The improvement of syngas production and reduction of tar contaminants from biomass gasification was achieved by altering feedstock age and the presence/absence of bark in combination with adjusting the amount of bed material within the bubbling fluidized bed reactor. Eucalyptus benthamii is a promising biomass source for the gasification process, and can be grown as a short rotation bioenergy crop allowing for selective growth cycles. Three E. benthamii samples harvested at two years with bark (2EWB), two years without bark (2EWoB), and seven years without bark (7EWoB) were used for this work. Upon gasification, the highest CH4 gas concentration was obtained from 7EWoB sample, which led to the highest syngas heating value of 3.8 MJ m−3. Alternatively, the highest H2 gas yield was obtained from 2EWB sample.

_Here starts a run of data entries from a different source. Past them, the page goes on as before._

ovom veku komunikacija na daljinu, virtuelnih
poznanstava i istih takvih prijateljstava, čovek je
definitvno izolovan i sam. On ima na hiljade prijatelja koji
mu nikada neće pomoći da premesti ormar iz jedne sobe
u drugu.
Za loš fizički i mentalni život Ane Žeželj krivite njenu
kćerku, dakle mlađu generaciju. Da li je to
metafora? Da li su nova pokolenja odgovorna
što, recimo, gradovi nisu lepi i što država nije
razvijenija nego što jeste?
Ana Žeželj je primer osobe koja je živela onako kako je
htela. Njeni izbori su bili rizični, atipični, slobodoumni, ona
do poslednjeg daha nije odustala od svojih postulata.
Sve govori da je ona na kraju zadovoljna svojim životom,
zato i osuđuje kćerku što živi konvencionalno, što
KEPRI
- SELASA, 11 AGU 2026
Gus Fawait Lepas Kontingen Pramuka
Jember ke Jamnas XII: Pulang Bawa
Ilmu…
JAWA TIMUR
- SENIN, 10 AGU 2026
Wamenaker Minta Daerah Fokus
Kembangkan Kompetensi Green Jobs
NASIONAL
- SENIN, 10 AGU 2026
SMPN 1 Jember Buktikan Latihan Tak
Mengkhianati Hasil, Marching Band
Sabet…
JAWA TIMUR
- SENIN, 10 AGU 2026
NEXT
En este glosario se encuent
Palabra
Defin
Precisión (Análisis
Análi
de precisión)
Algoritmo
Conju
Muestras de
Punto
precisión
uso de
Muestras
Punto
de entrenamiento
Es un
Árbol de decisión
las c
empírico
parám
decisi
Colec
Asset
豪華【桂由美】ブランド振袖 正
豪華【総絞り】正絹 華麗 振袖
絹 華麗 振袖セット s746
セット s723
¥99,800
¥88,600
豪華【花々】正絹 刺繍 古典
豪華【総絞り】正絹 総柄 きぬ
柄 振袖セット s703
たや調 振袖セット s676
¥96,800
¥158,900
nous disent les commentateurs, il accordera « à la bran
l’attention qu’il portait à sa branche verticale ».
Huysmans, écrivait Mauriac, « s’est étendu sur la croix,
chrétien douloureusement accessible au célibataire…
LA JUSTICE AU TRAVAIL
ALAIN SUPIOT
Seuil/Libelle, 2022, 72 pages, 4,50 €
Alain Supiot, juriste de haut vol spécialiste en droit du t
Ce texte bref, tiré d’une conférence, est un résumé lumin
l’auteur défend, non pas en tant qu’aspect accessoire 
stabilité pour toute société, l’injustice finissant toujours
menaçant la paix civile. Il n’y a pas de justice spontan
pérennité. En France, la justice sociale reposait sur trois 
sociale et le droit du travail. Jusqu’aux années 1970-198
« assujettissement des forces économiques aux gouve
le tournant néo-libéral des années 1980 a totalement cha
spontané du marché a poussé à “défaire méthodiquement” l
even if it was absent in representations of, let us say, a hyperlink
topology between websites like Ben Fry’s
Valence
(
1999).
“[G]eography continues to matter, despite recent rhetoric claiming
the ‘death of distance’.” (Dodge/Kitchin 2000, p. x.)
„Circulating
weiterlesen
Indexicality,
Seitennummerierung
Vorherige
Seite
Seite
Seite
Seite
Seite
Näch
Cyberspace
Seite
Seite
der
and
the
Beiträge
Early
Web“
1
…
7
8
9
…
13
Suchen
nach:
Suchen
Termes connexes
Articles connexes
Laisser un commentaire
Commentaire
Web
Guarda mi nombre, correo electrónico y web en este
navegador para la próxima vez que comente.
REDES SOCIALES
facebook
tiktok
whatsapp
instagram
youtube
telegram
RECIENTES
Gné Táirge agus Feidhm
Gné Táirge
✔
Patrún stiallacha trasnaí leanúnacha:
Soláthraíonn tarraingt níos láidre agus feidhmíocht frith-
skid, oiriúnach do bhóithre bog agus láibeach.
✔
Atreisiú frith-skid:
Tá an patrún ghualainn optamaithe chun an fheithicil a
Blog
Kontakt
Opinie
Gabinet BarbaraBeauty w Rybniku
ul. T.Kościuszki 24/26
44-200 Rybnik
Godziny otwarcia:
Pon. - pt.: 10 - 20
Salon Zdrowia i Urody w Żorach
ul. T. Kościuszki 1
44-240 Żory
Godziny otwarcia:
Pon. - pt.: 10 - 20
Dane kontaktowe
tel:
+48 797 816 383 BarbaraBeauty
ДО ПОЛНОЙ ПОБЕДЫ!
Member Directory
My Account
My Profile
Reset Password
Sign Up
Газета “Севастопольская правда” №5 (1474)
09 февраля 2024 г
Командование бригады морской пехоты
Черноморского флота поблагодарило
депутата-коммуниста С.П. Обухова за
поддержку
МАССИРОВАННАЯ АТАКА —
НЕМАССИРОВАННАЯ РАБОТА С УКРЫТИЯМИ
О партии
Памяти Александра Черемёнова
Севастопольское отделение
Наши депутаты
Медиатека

The presence of bark also significantly affected CO and CH4 gas yields. Major tar compounds in the syngas were benzene, naphthalene, toluene and indene. Almost twice the amount of naphthalene and indene was obtained with older samples (7EWoB) compared to young samples (2EWoB and 2EWB). It was established that the presence of bark (2EWB) led to higher char yields and lower gas yields, which ultimately led to a lower syngas heating value (3.08 MJ m−3). Utilizing different amounts of non-catalytic silicon sand as bed material during gasification of 2EWB allowed for improved syngas heating value by producing more CH4. Higher amounts of bed material also lead to a higher conversion of char and improved syngas yields; however, tar yields also increased.